Это было начало жизни. Мне было 5 лет, отцу – 29. Вместе нам было 34. Теперь мне одному 34.
Отец побаивался смерти. Но до последней секунды, до той секунды, когда у него разорвалось сердце, он, конечно, не верил, что умрет. Все не верят.
Ночь. Я лежу на верхней полке в купе туристского поезда, который идет в Москву. В соседнем купе пьянка – шум, хохот, песни, старые, пятидесятых годов песни. Там веселятся люди, которым уже за сорок. А издалека, с другого конца вагона, доносятся песни современные – это веселится молодежь. Кто-то бегает по коридору: женский визг, мужская ругань. Поезд набирает скорость.
25.12
Каланчевка. Шпили небоскребов в тумане. Утренний морозец.
Арбат. Все москвичи его любят. Поэты воспевают его. Прелесть Арбата – это прелесть примитива, прелесть русского лубка и вятских игрушек.

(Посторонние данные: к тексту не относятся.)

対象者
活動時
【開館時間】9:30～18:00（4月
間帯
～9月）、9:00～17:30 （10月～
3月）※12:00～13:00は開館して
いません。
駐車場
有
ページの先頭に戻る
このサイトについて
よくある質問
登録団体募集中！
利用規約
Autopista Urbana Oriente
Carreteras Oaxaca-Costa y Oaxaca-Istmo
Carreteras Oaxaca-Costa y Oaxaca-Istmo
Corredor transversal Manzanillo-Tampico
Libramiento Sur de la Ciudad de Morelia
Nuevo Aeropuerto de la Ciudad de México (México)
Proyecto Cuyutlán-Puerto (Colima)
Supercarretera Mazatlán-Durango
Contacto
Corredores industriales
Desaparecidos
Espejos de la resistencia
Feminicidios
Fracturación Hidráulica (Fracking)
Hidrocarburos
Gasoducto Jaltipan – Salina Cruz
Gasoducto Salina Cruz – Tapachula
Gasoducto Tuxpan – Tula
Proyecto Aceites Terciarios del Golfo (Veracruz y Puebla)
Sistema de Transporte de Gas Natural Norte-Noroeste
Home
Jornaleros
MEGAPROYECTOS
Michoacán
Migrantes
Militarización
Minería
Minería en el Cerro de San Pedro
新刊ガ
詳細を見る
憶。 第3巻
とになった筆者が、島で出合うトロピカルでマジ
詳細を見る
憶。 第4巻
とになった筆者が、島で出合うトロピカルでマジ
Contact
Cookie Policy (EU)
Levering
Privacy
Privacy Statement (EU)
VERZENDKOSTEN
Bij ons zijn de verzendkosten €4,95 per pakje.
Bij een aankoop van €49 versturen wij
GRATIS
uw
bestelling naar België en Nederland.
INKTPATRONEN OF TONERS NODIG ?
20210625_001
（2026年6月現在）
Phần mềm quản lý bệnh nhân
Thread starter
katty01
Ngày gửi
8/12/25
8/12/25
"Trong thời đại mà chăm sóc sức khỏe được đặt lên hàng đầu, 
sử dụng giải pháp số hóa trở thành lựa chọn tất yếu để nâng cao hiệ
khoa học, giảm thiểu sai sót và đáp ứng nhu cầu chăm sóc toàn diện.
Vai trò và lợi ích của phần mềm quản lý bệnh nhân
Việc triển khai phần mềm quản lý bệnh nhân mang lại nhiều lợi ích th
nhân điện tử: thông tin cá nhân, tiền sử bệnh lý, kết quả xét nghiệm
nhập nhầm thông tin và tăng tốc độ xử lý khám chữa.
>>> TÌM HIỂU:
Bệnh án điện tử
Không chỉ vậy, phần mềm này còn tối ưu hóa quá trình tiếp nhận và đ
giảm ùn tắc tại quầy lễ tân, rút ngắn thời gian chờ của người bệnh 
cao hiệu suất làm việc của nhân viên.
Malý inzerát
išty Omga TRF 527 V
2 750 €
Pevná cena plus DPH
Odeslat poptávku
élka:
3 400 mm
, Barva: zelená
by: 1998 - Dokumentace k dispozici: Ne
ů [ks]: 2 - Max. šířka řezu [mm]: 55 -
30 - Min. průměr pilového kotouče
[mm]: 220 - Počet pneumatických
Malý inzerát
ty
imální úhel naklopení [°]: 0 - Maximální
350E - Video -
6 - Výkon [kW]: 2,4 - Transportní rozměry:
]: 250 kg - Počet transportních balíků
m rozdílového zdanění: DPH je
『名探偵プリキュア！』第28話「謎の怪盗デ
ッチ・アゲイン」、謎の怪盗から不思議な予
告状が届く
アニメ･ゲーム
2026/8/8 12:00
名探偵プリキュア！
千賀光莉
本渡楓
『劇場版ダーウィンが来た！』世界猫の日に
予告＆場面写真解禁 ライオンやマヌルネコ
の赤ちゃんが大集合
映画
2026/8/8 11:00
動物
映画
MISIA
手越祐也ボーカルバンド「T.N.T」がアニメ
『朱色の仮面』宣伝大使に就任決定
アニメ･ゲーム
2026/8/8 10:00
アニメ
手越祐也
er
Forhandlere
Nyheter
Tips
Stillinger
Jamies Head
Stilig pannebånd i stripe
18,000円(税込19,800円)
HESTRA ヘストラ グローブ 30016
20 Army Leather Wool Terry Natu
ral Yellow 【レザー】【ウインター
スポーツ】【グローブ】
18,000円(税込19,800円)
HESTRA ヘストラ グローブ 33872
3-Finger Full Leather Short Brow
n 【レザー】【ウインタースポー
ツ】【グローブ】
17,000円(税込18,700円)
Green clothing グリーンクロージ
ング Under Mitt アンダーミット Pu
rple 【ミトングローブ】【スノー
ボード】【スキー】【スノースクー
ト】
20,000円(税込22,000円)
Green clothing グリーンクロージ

Над Арбатом нависают громады строящихся рядом домов. Старый уютный Арбат раздавлен новым, двадцатиэтажным.
<…>
27.12
Утро. Светает. Иду по Невскому. В душе блаженная легкость. Останавливаюсь у витрин, разглядываю какие-то консервные банки, женские чулки, елочные игрушки. Удивительно легко на душе!